TinyWiki has an assemble.cgi script that attaches all referenced nodes from one node to the end of that node. Essentially, the starting node is the table of contents for a book, or a chapter, or some other document. It has no role but to list which nodes, and in which order, nodes should compose a book.

Recent edits has proven critical for Wikis as well. TinyWiki's lists all nodes last edits. This lets maintainers work both directions - update the least recently edited nodes and the most recently edited nodes - to bring things up to date or refactor them, and to answer questions and check peoples editorial work.

Refactoring is important. It is vital. An old page that duplicates the contents of a newer page may have the newer page merged in, or it may be merged into the newer page. Things are transient in a Wiki. Nothing is permenant. People contribute knowing that eventually their ideas are just fodder for something larger. In terms of an information system, redundancy is bad.

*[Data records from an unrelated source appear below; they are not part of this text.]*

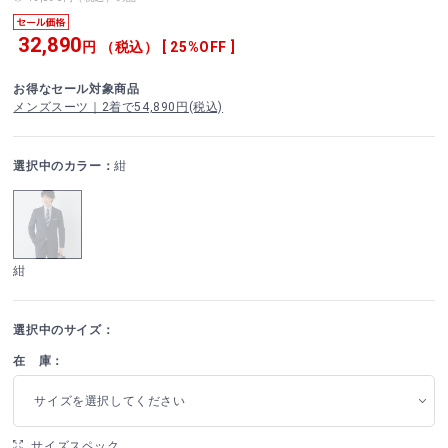
32,890
円 （税込） [ 25%OFF ]
お得なセール対象商品
メンズスーツ｜2着で54,890円(税込)
選択中のカラー：
紺
紺
選択中のサイズ：
在 庫：
サイズを選択してください
サイズスペック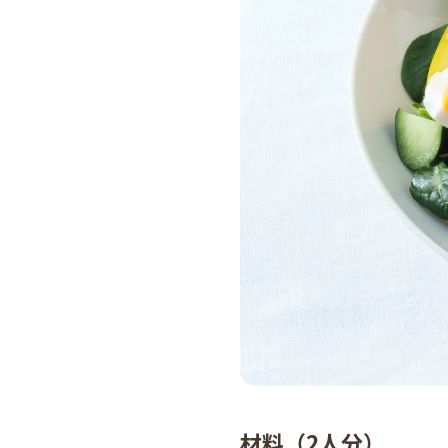
材料（2人分）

Cross referencing. Each new node links to related nodes by mention of keywords, but it requires attention from people who know their way around the site to edit old and new nodes and improve this cross referencing. If nodes don't link to related nodes, navigation is impossible. I find browsing Wards Wiki a great way to pass time, but leaving the beaten path of the home page on PerlMonks, and you're instantly in no-mans land.

Mechanisms help the process, but ultimately it boils down to, as Ward puts it, careful attention to detail.